Çünkü dünya hızla değişiyor, takibi de diğer ülkelerle yarışabilecek toplumsal donanımla mümkün... Bu yüzden en büyük değişim de üniversitelerde başlamalı...
***
İzmir Dokuz Eylül Üniversitesi, daha önceki yazılarımda da sözünü ettiğim gibi, dünyanın bu hızlı değişimine ayak uydurmanın çabası içinde...
Çünkü günümüzde üniversite kavramı sadece eğitim vermek, araştırma yapmak ve yayın çıkarmak değil, bunun çok ötesinde, teknoloji üretmek ve pazarlamak... Ve bunun alt yapısını hazırlamak...
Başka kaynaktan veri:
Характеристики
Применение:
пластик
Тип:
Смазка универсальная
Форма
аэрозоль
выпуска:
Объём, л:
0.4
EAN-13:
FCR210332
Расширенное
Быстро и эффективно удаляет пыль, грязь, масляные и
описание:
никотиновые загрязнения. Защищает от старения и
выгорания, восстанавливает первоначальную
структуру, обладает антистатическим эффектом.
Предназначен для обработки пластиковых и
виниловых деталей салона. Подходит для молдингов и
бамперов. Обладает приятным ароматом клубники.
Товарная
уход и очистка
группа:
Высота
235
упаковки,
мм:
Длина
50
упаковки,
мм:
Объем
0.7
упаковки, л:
Bu bulgular ışığında önemli adımlar atıldı üniversitede... Başta Prof. Dr. Mehmet Füzün, Rektör Yardımcısı Prof. Halil Köse'nin öncülüğünde, girişimci bir ekiple çağdaş bir kimliğe oturmaya başladı üniversite...
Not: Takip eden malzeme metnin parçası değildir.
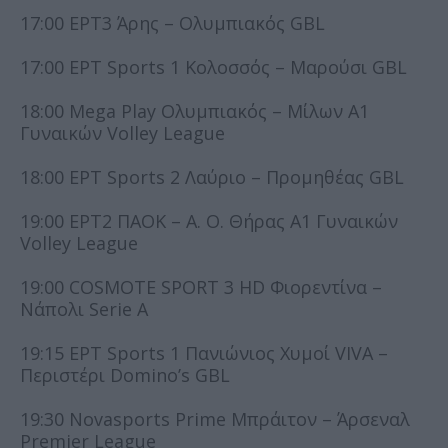
17:00 ΕΡΤ3 Άρης – Ολυμπιακός GBL
17:00 ΕΡΤ Sports 1 Κολοσσός – Μαρούσι GBL
18:00 Mega Play Ολυμπιακός – Μίλων Α1
Γυναικών Volley League
18:00 ΕΡΤ Sports 2 Λαύριο – Προμηθέας GBL
19:00 ΕΡΤ2 ΠΑΟΚ – Α. Ο. Θήρας Α1 Γυναικών
Volley League
19:00 COSMOTE SPORT 3 HD Φιορεντίνα –
Νάπολι Serie A
19:15 ΕΡΤ Sports 1 Πανιώνιος Χυμοί VIVA –
Περιστέρι Domino’s GBL
19:30 Novasports Prime Μπράιτον – Άρσεναλ
Premier League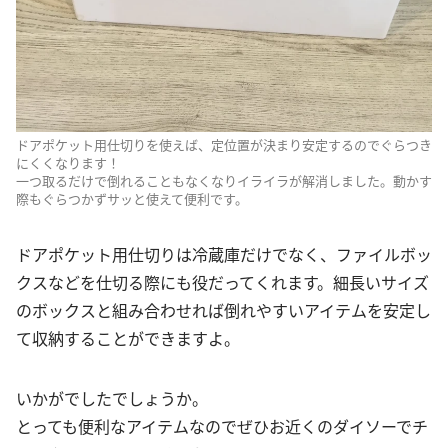
ドアポケット用仕切りを使えば、定位置が決まり安定するのでぐらつき
にくくなります！
一つ取るだけで倒れることもなくなりイライラが解消しました。動かす
際もぐらつかずサッと使えて便利です。
ドアポケット用仕切りは冷蔵庫だけでなく、ファイルボッ
クスなどを仕切る際にも役だってくれます。細長いサイズ
のボックスと組み合わせれば倒れやすいアイテムを安定し
て収納することができますよ。
いかがでしたでしょうか。
とっても便利なアイテムなのでぜひお近くのダイソーでチ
Bunun da ışıklarını hep birlikte görüyoruz. Üniversitenin kurduğu sağlık ve elektronik teknoparkları bunun çarpıcı örnekleridir.
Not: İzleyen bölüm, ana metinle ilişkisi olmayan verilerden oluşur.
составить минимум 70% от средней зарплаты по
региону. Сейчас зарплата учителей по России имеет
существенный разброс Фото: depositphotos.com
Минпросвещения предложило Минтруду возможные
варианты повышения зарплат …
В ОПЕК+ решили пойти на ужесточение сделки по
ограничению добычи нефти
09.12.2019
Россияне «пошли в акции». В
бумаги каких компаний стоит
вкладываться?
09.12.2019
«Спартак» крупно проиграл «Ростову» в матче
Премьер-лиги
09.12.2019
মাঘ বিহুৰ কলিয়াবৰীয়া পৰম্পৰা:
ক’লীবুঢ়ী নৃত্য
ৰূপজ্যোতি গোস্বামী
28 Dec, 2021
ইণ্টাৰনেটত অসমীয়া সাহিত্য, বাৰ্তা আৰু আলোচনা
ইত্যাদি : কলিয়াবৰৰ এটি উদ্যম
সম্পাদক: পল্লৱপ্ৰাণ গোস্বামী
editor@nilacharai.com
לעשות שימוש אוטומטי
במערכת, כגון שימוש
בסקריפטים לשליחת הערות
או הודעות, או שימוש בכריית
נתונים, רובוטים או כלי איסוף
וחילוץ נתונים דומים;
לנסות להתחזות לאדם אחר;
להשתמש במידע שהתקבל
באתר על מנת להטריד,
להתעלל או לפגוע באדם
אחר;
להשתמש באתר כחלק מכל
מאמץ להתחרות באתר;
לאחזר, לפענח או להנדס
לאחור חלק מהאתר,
Bugün Dokuz Eylül, kabuğunu yırtmış, ülkede katma değer kazandıran, bilimi teknoloji ve üretime dönüştüren bir süreci yaşamaktadır...
Yani "üçüncü kuşak üniversite" dönemini...
***
Sevgili Erkan Sevinç'in Milliyet Ege'deki köşesinde, Dokuz Eylül'ün Rektör yardımcısı Prof. Halil Köse ile yaptığı röportaj, bunun hayata geçtiğini ortaya koyuyor bizlere...
Prof. Halil Köse, müthiş çalışkan ve yaratıcı bir insan... Öğrencileriyle bir ağabey, adeta bir baba ilişkisi kuran, cesaretlendiren, bilgiyi aktaran, paylaştıran, hocalarına yol gösteren Prof. Köse, bugün üniversitenin geleceğini de planlamış durumda...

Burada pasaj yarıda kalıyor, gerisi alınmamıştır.